----- Input for this task
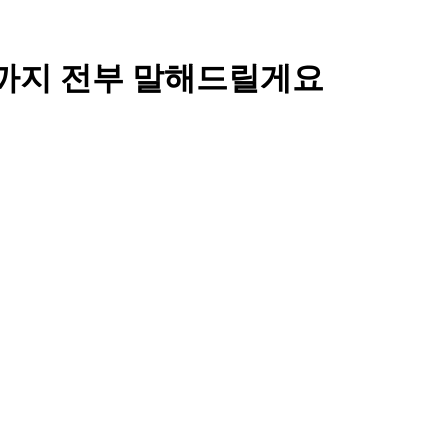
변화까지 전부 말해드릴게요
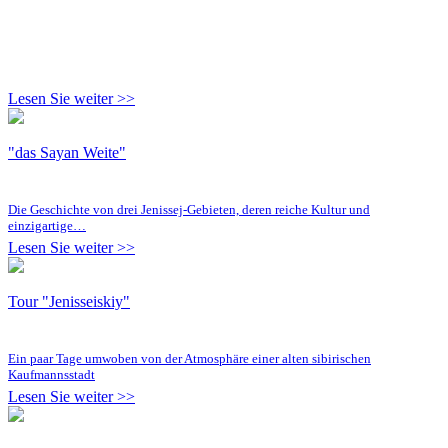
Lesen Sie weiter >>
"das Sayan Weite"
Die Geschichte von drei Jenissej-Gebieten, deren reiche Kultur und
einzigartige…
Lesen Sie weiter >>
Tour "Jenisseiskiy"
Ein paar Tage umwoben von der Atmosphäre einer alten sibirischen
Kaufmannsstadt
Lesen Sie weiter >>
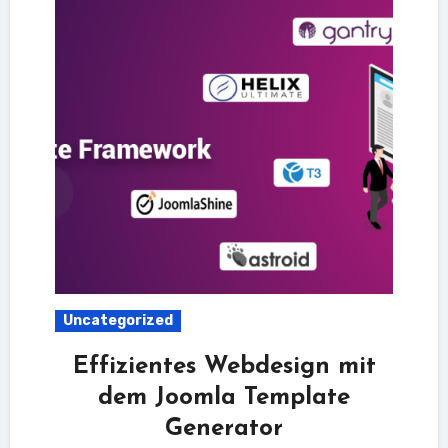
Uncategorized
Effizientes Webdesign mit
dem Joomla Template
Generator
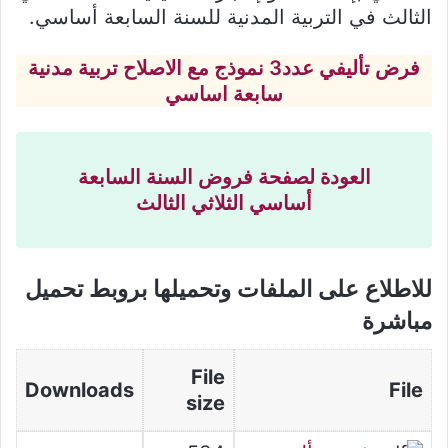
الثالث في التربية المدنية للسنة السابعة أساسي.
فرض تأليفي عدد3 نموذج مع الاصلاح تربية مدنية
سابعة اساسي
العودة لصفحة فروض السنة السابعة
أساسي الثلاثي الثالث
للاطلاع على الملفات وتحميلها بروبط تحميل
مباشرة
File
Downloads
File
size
----------
----- Input for this task
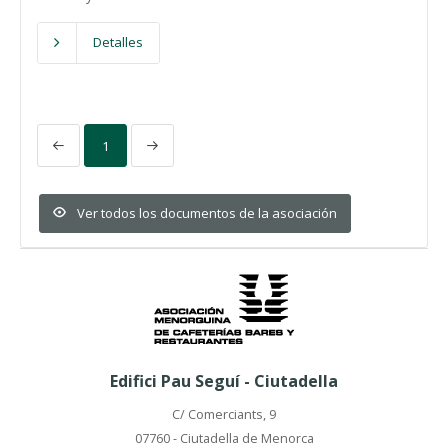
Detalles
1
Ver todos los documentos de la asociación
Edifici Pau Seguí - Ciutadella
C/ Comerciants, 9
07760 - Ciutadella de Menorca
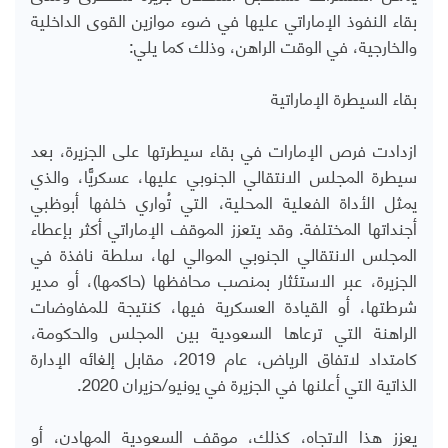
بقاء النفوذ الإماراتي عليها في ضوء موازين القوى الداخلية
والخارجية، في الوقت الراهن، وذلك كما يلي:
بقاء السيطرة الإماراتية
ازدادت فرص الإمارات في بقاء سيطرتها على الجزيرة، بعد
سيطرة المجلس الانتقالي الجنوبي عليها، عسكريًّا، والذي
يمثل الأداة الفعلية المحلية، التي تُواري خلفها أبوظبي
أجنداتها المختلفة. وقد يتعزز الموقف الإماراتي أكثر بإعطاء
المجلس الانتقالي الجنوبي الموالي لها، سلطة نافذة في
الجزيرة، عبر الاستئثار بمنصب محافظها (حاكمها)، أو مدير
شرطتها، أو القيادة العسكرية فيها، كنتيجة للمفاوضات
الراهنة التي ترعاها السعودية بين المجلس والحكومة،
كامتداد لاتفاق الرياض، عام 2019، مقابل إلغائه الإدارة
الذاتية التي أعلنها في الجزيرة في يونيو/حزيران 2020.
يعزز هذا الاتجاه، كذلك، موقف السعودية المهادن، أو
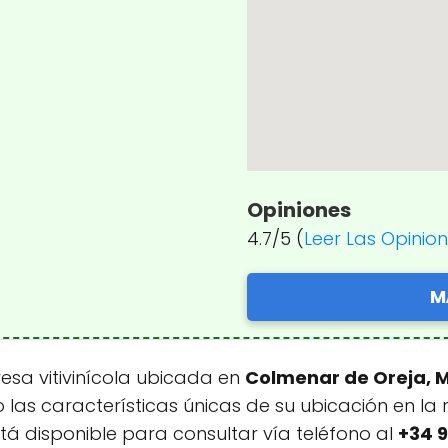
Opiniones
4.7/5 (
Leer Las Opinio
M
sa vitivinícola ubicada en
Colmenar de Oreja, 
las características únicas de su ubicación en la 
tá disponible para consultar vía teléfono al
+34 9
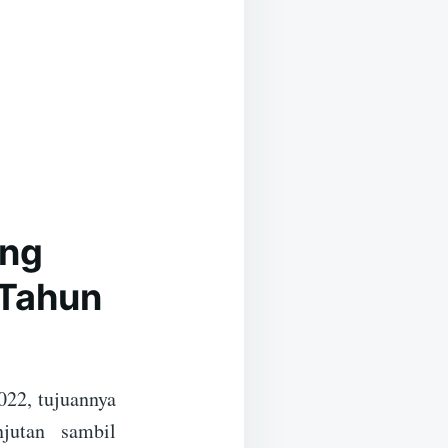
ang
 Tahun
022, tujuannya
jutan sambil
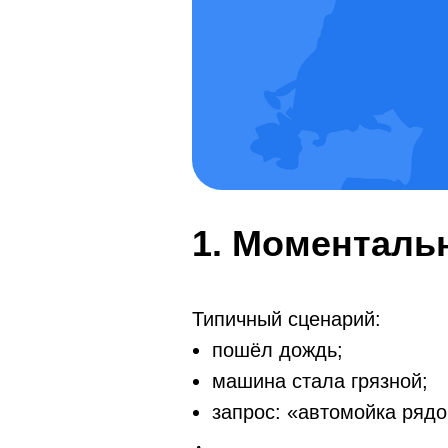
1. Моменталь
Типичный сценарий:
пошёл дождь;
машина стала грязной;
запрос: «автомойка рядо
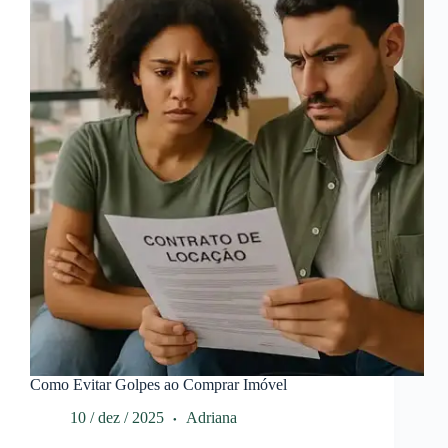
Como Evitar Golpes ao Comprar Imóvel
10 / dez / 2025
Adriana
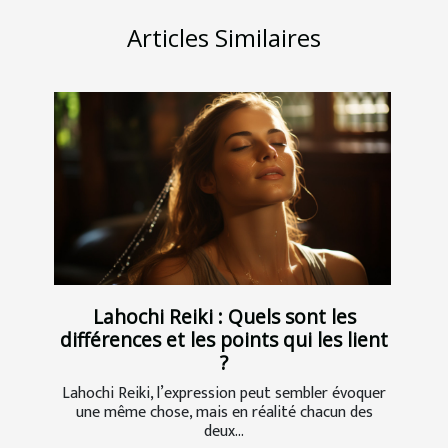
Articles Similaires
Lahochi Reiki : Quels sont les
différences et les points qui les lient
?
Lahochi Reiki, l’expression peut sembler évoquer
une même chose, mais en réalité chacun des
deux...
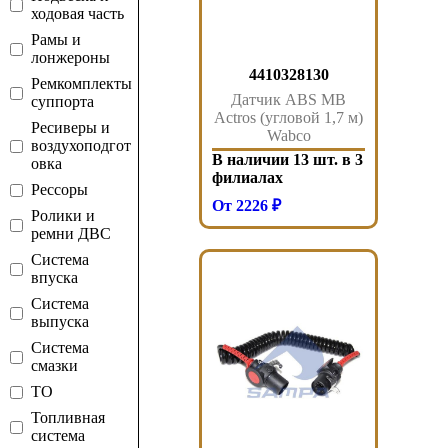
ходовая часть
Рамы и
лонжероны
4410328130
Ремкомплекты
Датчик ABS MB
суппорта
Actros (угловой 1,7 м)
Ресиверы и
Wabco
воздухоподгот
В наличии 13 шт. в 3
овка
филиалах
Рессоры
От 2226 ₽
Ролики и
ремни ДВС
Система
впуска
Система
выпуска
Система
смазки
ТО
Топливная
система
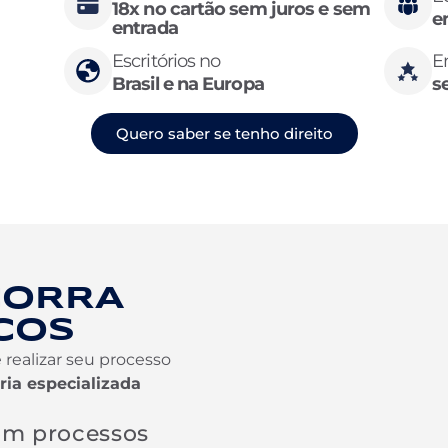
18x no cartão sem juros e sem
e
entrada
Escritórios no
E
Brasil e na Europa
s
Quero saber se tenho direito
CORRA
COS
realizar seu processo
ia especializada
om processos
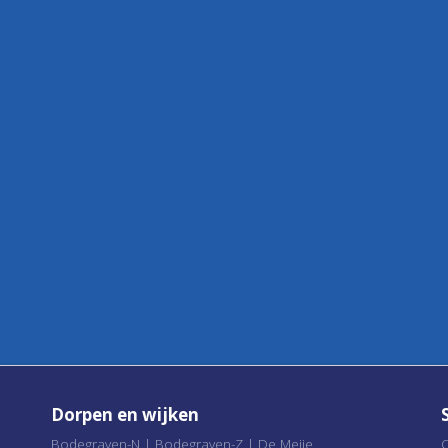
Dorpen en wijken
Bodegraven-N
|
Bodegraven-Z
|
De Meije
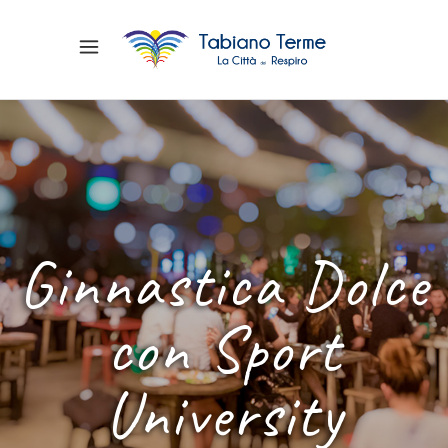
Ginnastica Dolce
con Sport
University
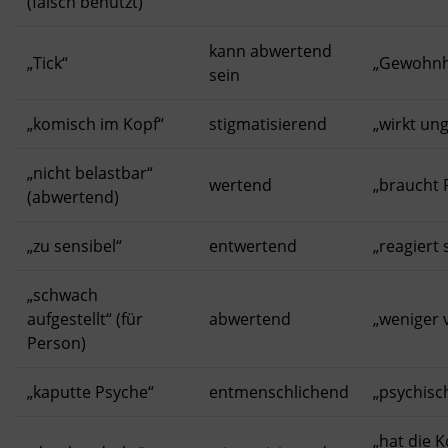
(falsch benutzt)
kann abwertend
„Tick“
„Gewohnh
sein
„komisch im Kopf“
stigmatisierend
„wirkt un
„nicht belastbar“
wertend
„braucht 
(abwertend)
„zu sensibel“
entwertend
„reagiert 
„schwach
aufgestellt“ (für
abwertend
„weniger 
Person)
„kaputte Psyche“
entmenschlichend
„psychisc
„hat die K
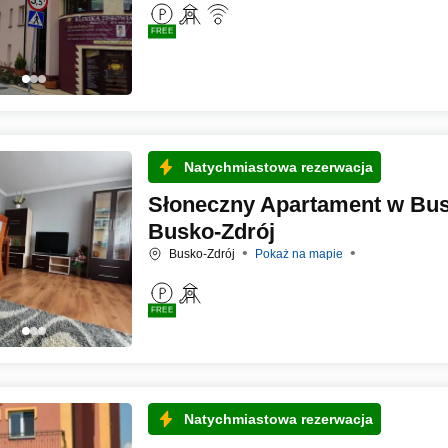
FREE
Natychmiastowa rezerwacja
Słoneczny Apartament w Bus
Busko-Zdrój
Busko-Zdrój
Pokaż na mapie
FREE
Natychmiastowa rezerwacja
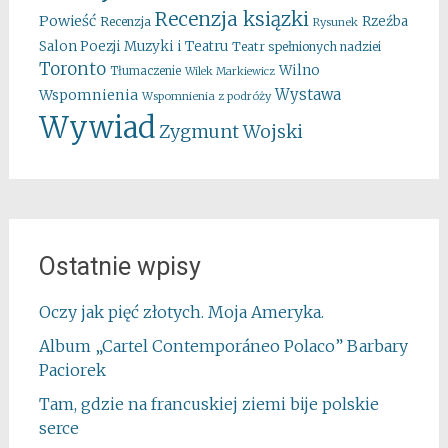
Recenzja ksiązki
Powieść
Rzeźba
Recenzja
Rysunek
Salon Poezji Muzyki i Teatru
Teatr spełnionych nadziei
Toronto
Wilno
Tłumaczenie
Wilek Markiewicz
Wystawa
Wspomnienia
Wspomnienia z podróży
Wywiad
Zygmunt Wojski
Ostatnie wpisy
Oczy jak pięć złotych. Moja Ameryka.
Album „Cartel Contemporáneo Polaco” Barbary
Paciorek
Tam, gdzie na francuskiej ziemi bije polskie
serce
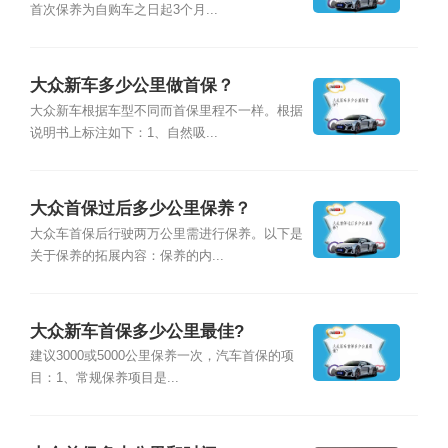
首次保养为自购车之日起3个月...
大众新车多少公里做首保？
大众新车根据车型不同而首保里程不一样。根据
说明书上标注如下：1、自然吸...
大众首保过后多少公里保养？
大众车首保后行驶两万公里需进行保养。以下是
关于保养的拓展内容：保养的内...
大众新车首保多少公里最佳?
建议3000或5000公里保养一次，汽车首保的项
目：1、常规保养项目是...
----------
* _What needs to be done_: Of the records above, print only the lines from the one containing "Bodegraven-N" through the one containing "说明书上标注如下：1、自然吸...", inclusive and unaltered, leaving out pictures.

* _The completed task_:
Bodegraven-N
|
Bodegraven-Z
|
De Meije
Ginnastica Dolce
con Sport
University
(falsch benutzt)
kann abwertend
„Tick“
„Gewohnh
sein
„komisch im Kopf“
stigmatisierend
„wirkt un
„nicht belastbar“
wertend
„braucht 
(abwertend)
„zu sensibel“
entwertend
„reagiert 
„schwach
aufgestellt“ (für
abwertend
„weniger 
Person)
„kaputte Psyche“
entmenschlichend
„psychisc
„hat die K
FREE
Natychmiastowa rezerwacja
Słoneczny Apartament w Bus
Busko-Zdrój
Busko-Zdrój
Pokaż na mapie
FREE
Natychmiastowa rezerwacja
Recenzja ksiązki
Powieść
Rzeźba
Recenzja
Rysunek
Salon Poezji Muzyki i Teatru
Teatr spełnionych nadziei
Toronto
Wilno
Tłumaczenie
Wilek Markiewicz
Wystawa
Wspomnienia
Wspomnienia z podróży
Wywiad
Zygmunt Wojski
Ostatnie wpisy
Oczy jak pięć złotych. Moja Ameryka.
Album „Cartel Contemporáneo Polaco” Barbary
Paciorek
Tam, gdzie na francuskiej ziemi bije polskie
serce
首次保养为自购车之日起3个月...
大众新车多少公里做首保？
大众新车根据车型不同而首保里程不一样。根据
说明书上标注如下：1、自然吸...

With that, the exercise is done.